Predict which employees are at risk of leaving the company and understand why, using:

Logistic Regression for interpretability.
SHAP Values for individualized explanations and global patterns.
A structured, end-to-end ML pipeline with preprocessing and evaluation.

1. Logistic Regression Coefficients (Global Explainability)

Logistic regression provides a direct mapping between feature values and their contribution to the log-odds of attrition.

Positive coefficients increase attrition risk.
Negative coefficients reduce it.

Key Highlights

Strongest Positive Predictors:
EducationField_Technical Degree, JobRole_Research Scientist, and BusinessTravel_Non-Travel.
Strongest Negative Predictors:
JobRole_Healthcare Representative, JobRole_Manager, and BusinessTravel_Travel_Rarely.
Minimal Impact Features:
Features like Gender, Education, and JobRole_Human Resources showed negligible coefficient values.

2. SHAP Value Interpretation (Global + Local Explainability)

SHAP values explain predictions on a per-observation basis and provide model-agnostic insights.

Each dot shows how a feature contributed to an individual prediction.
Color indicates feature value (blue = low, red = high).
Horizontal position reflects direction/magnitude of influence.

Key Global Insights (SHAP)

Most Influential Features:
NumCompaniesWorked, TotalWorkingYears, YearsWithCurrManager, and EnvironmentSatisfaction.
Contrast With Coefficients:
Some features with low coefficients (e.g.

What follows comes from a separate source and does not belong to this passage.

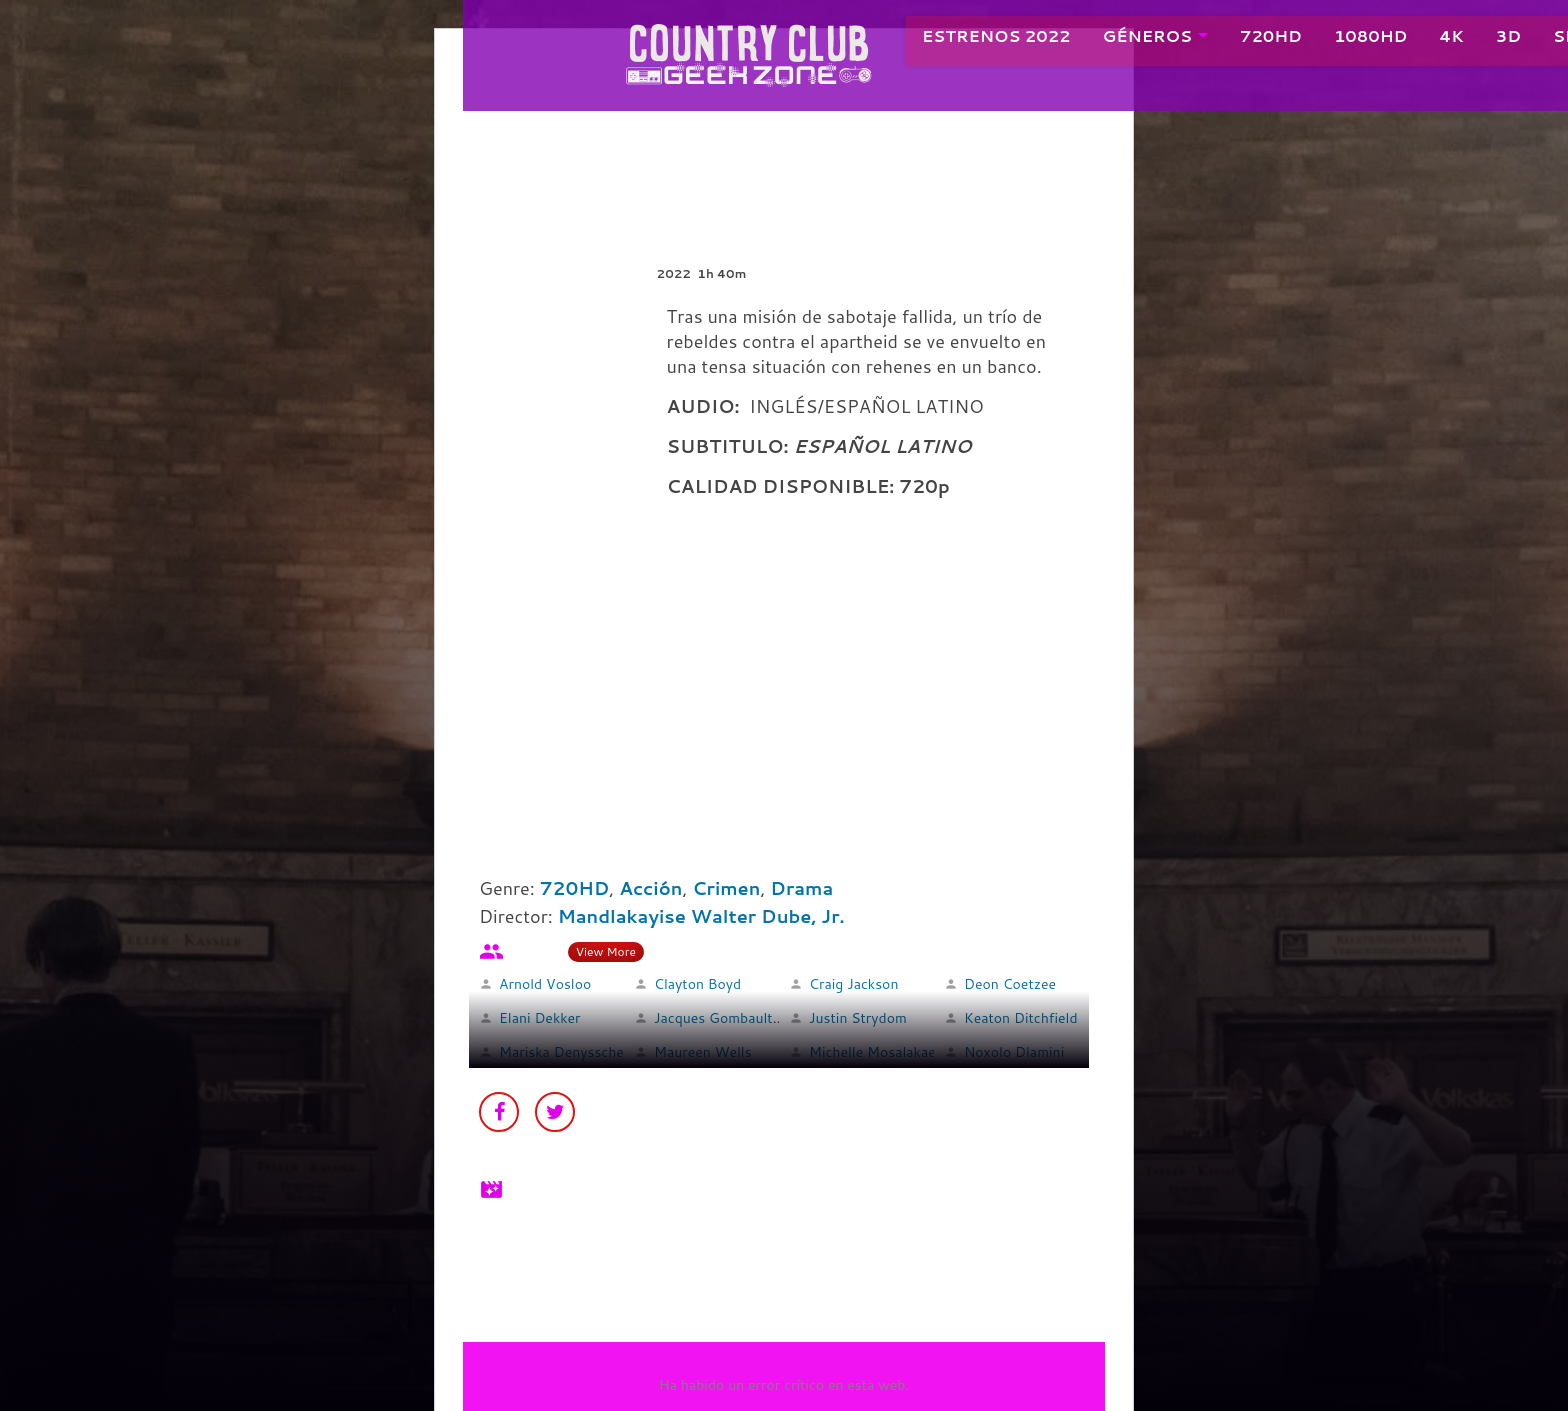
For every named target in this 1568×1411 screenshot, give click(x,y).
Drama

NumCompaniesWorked) had high SHAP impact—emphasizing their interaction effects or conditional relevance.

3. Final Thoughts

Coefficients tell us how the model is built.
SHAP tells us how the model behaves.
Together, they give a full picture: the “rules” (coefficients) and the “realities” (SHAP).

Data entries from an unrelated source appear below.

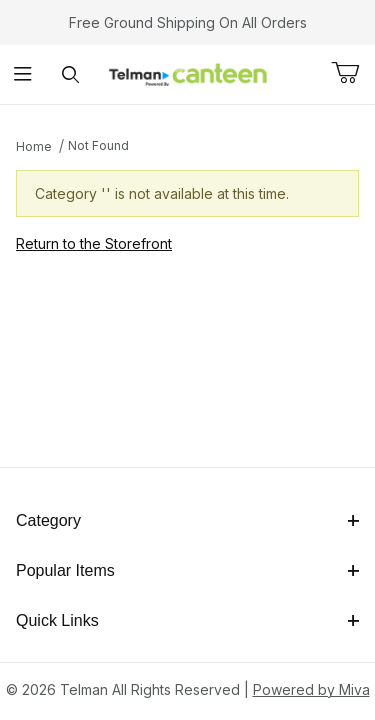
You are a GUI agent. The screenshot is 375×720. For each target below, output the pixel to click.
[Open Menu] (23, 74)
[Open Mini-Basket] (353, 73)
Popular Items (187, 570)
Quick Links (187, 620)
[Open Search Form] (70, 74)
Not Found (98, 145)
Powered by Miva (311, 689)
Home (34, 146)
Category (187, 520)
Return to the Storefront (94, 243)
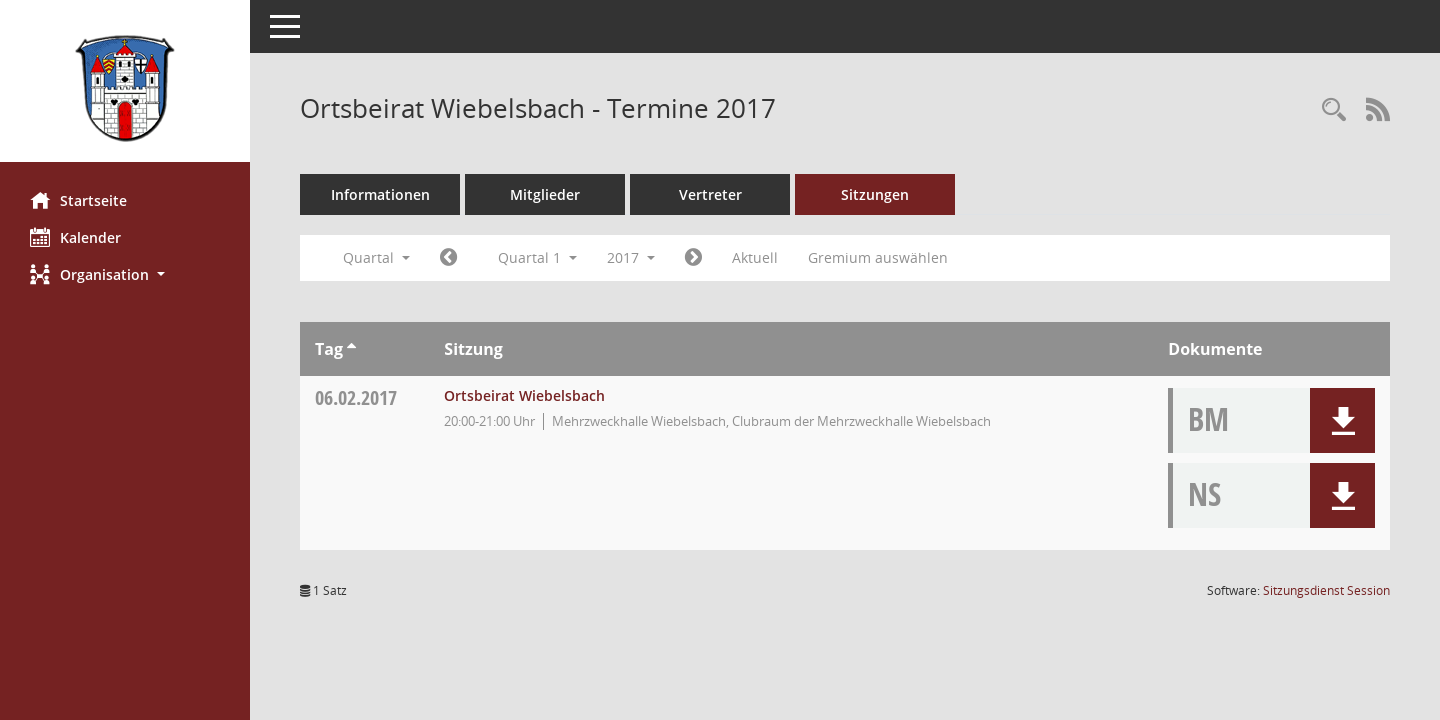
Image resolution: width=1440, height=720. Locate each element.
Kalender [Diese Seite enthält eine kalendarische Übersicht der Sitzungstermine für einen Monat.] (75, 237)
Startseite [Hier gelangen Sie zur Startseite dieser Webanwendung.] (78, 200)
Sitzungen (875, 194)
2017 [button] (631, 257)
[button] (125, 274)
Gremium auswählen (878, 257)
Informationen (380, 194)
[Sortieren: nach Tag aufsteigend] (351, 349)
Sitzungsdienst (1326, 590)
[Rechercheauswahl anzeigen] (1334, 110)
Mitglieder (545, 194)
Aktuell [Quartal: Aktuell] (755, 257)
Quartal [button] (376, 257)
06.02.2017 (356, 397)
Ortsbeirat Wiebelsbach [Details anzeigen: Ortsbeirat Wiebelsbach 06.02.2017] (524, 395)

This project demonstrates the value of combining linear interpretability with model-agnostic explanation tools to surface actionable insights in HR analytics.

Repository Structure

.
├── data/
│   ├── raw/
│   └── processed/
├── models/
│   └── final_model_pipeline.pkl
├── notebooks/
│   ├── 01_eda.ipynb
│   ├── 02_preprocessing.ipynb
│   ├── 03_modeling.ipynb
│   ├── 04_explainability.ipynb
│   └── 05_final_report.ipynb
└── README.md

Next Steps

Add SHAP-based cohort profiling for team-level analysis.
Implement visual dashboards using Streamlit or Tableau.
Extend analysis with Random Forest or XGBoost for performance benchmarking.